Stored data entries
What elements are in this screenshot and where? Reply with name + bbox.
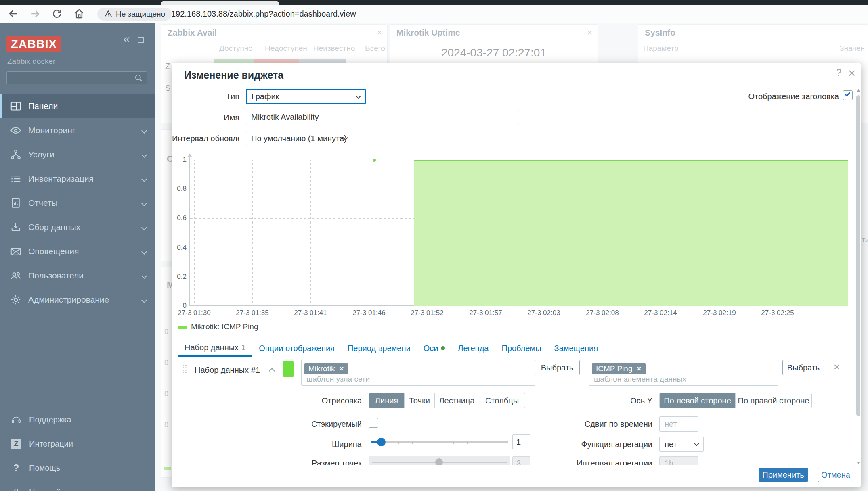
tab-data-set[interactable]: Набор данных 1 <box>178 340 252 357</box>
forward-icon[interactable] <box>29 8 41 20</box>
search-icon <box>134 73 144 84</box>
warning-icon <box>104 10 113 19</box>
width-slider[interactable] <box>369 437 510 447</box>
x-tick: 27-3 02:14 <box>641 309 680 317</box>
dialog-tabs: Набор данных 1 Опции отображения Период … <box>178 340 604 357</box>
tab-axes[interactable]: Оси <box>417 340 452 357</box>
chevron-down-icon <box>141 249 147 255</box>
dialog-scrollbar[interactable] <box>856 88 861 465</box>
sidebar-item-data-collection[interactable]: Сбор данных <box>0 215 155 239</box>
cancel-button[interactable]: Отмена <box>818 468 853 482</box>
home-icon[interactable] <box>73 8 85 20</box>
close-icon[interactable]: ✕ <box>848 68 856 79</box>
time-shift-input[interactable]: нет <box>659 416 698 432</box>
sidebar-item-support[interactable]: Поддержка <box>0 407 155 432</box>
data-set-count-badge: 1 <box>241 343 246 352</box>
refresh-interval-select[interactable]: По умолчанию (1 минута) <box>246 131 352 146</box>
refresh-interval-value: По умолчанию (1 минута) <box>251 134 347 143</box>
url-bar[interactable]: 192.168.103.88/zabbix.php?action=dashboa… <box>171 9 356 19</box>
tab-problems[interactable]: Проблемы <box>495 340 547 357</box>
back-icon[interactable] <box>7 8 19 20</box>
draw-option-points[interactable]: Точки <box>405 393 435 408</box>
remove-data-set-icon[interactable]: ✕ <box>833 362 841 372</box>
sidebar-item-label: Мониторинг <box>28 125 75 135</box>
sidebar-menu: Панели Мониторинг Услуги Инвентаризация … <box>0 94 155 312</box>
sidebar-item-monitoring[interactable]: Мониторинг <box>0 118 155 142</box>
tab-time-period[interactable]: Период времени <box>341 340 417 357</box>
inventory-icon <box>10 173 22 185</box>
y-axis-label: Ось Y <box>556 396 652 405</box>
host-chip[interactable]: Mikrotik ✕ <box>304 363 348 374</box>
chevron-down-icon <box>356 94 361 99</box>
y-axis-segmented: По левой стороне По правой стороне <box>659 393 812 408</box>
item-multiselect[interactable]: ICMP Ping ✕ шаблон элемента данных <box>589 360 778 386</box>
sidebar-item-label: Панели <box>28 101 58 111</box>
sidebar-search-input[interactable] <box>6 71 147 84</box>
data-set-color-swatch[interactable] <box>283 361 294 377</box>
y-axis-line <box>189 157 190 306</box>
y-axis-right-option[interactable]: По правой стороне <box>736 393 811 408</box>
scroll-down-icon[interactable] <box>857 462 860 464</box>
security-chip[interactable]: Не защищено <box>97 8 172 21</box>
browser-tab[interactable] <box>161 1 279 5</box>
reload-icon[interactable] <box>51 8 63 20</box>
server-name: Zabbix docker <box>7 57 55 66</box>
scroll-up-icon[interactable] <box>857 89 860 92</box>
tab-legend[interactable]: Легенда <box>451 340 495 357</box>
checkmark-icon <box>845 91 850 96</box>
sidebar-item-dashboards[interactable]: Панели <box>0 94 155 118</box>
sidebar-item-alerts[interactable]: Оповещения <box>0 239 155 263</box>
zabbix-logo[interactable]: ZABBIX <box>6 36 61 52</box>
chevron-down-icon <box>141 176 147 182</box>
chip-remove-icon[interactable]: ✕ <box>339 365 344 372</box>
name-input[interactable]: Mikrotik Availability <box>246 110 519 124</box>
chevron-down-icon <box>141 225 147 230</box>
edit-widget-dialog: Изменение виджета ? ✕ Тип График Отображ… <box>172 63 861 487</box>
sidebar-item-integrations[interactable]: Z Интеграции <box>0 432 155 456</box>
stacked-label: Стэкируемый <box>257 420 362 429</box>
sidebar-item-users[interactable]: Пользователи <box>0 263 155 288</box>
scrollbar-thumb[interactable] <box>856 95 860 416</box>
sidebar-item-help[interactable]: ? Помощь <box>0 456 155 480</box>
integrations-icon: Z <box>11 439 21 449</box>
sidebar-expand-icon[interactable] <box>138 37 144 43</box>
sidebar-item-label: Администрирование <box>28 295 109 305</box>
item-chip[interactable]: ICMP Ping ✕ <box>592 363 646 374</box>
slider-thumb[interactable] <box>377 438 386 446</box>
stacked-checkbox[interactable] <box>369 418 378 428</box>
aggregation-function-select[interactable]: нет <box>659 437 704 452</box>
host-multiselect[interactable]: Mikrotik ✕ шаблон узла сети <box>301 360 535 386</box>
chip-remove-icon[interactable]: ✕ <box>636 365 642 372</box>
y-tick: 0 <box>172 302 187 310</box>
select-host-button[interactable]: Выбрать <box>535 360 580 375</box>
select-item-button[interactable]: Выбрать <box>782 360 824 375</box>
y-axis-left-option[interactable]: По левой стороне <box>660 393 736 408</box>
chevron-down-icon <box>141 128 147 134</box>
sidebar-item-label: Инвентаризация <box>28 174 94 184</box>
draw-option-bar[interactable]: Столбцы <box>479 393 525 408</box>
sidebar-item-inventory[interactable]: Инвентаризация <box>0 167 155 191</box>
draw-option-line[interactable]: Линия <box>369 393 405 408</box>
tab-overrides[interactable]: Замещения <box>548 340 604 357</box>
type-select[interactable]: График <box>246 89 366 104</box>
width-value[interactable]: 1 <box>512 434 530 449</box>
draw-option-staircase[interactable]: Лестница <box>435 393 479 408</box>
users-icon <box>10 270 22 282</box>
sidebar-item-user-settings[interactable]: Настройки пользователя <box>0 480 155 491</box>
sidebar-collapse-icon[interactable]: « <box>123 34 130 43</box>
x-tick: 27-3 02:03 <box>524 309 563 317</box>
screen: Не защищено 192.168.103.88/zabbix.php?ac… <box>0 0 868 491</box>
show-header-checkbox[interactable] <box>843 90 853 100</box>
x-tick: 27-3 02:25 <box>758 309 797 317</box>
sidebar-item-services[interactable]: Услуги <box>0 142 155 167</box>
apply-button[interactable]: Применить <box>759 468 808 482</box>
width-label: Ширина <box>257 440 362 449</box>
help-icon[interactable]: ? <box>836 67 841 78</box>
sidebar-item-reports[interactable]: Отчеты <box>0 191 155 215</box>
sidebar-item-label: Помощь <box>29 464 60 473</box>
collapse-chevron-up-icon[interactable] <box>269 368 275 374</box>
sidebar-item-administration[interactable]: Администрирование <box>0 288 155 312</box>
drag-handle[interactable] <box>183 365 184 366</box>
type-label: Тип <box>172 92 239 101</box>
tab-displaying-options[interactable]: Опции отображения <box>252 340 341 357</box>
---
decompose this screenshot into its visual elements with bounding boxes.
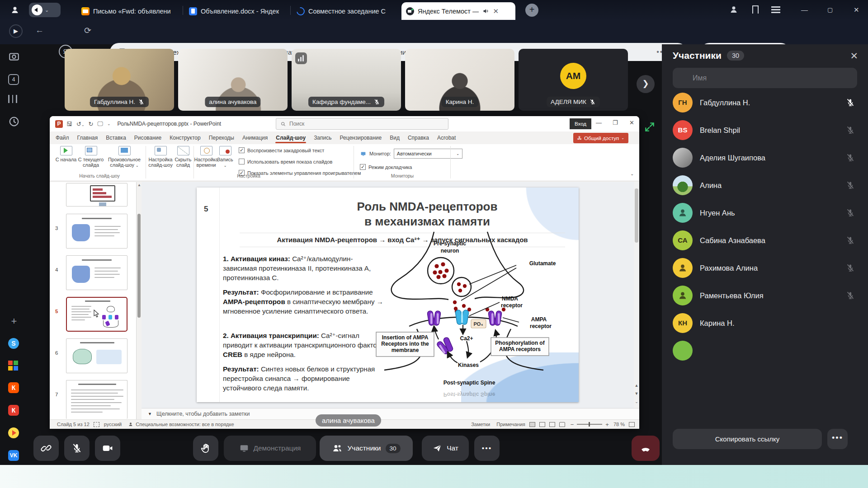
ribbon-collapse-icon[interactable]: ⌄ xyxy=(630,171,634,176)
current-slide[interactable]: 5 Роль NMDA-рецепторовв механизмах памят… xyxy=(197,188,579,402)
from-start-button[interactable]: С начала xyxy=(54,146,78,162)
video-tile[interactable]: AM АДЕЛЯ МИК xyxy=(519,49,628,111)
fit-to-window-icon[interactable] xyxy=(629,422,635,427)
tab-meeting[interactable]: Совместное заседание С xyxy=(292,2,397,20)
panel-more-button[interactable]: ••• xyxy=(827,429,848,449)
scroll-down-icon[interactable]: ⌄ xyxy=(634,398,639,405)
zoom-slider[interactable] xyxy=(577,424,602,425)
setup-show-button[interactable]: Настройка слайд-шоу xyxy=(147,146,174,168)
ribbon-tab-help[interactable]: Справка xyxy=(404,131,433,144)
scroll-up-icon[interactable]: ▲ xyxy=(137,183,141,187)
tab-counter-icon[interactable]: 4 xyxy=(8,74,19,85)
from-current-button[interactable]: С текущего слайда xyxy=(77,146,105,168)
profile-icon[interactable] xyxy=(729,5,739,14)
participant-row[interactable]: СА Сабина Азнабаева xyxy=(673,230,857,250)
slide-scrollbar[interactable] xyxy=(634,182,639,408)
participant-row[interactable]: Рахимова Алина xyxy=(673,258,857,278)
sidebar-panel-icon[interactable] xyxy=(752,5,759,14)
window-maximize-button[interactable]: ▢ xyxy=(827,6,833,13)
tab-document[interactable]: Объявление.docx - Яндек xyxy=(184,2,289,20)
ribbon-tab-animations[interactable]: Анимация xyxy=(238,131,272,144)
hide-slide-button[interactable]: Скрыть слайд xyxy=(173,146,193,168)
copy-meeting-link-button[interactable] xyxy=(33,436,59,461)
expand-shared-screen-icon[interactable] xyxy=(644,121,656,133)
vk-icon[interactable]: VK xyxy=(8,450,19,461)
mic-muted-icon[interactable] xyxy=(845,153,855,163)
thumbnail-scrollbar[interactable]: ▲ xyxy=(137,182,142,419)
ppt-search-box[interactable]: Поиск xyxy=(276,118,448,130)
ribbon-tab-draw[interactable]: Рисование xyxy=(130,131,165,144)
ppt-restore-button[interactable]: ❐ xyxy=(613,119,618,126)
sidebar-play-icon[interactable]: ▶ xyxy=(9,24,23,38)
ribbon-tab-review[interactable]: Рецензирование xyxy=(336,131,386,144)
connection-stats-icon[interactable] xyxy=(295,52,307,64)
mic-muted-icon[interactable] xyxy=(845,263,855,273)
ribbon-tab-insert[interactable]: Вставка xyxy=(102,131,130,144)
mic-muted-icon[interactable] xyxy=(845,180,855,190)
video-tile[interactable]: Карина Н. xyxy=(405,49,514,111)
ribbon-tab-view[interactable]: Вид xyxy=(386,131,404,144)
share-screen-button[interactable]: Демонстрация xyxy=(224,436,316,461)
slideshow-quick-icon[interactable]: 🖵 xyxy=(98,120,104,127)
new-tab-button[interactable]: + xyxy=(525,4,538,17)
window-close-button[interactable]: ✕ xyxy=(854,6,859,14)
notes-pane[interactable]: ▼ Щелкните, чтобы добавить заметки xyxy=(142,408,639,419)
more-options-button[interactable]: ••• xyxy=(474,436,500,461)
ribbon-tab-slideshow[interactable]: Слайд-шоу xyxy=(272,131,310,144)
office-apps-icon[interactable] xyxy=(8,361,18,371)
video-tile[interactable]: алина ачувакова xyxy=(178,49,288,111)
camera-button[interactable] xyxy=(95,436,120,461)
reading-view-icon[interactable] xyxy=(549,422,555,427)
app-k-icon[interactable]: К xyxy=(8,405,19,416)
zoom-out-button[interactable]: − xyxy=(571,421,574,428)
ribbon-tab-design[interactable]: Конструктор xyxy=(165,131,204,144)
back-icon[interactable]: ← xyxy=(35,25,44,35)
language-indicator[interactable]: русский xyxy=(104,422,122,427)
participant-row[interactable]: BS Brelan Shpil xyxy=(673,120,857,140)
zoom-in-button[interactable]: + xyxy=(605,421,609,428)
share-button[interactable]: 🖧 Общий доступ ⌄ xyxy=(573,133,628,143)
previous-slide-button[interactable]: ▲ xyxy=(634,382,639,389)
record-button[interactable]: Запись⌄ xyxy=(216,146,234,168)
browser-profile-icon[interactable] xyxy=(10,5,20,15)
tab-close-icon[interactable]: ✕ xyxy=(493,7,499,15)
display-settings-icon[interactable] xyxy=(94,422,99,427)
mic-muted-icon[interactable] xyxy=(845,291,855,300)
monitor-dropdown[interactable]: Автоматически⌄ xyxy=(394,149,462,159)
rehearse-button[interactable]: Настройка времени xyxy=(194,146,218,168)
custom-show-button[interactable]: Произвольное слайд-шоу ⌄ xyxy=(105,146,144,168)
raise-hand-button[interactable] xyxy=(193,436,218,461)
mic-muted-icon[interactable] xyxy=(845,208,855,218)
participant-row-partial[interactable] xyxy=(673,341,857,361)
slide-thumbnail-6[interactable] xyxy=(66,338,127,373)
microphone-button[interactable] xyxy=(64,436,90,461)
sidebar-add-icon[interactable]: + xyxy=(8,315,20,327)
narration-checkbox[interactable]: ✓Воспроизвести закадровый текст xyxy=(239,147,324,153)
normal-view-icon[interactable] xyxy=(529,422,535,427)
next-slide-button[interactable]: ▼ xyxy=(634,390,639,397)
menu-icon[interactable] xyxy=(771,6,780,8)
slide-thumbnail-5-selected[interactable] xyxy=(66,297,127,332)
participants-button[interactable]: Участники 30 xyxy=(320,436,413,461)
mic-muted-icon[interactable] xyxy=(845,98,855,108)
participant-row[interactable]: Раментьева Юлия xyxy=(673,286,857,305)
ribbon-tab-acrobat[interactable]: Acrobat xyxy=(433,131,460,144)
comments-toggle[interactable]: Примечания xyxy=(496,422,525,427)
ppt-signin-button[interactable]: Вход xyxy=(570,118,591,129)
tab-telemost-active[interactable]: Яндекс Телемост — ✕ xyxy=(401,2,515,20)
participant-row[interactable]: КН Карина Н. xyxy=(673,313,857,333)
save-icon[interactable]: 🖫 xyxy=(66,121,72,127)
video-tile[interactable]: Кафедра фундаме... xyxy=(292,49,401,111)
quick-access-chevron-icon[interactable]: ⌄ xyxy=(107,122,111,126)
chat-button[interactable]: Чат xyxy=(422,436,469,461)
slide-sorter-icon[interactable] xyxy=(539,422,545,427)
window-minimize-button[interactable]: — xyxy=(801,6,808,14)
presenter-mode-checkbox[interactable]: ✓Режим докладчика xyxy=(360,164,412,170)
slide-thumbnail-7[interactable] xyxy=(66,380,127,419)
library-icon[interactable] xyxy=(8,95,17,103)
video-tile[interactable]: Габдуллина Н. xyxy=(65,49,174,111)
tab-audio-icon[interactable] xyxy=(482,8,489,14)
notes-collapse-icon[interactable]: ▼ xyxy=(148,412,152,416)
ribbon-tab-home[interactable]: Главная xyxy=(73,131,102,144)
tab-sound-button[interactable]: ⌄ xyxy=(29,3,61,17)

● **Work order**
Whenever the string "label" turns up in a line of the data, copy that line.

● **Your response**
sidebar-item-label: Мониторинг <box>28 125 75 135</box>
y-axis-label: Ось Y <box>556 396 652 405</box>
sidebar-item-label: Панели <box>28 101 58 111</box>
stacked-label: Стэкируемый <box>257 420 362 429</box>
sidebar-item-label: Администрирование <box>28 295 109 305</box>
sidebar-item-label: Инвентаризация <box>28 174 94 184</box>
width-label: Ширина <box>257 440 362 449</box>
sidebar-item-label: Помощь <box>29 464 60 473</box>
type-label: Тип <box>172 92 239 101</box>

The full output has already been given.